Exactly as they appear below, repeat the lines from the one with "Genética e Vacinas de RNA" through the one with "wykończony w wysokim", and no others.

Top of Recorded information

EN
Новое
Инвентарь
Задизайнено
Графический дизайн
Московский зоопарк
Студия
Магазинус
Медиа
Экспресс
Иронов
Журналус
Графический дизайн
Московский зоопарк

Bottom of Recorded information
Top of Recorded information

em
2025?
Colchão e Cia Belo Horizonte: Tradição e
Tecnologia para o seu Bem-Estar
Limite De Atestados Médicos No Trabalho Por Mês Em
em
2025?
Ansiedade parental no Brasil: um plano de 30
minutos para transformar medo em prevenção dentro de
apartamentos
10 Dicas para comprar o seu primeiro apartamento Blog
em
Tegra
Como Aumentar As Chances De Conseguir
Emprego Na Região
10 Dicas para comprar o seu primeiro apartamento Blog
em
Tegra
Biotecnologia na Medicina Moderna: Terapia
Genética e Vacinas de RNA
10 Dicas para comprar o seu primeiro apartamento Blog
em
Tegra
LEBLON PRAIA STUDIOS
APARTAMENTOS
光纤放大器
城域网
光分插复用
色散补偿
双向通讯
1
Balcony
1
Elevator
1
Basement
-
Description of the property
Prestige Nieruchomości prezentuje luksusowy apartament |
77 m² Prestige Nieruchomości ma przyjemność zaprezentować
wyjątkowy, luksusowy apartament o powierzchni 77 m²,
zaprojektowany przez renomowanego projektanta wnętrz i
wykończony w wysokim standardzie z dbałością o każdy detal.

Bottom of Recorded information

Expected answer:
Genética e Vacinas de RNA
10 Dicas para comprar o seu primeiro apartamento Blog
em
Tegra
LEBLON PRAIA STUDIOS
APARTAMENTOS
光纤放大器
城域网
光分插复用
色散补偿
双向通讯
1
Balcony
1
Elevator
1
Basement
-
Description of the property
Prestige Nieruchomości prezentuje luksusowy apartament |
77 m² Prestige Nieruchomości ma przyjemność zaprezentować
wyjątkowy, luksusowy apartament o powierzchni 77 m²,
zaprojektowany przez renomowanego projektanta wnętrz i
wykończony w wysokim standardzie z dbałością o każdy detal.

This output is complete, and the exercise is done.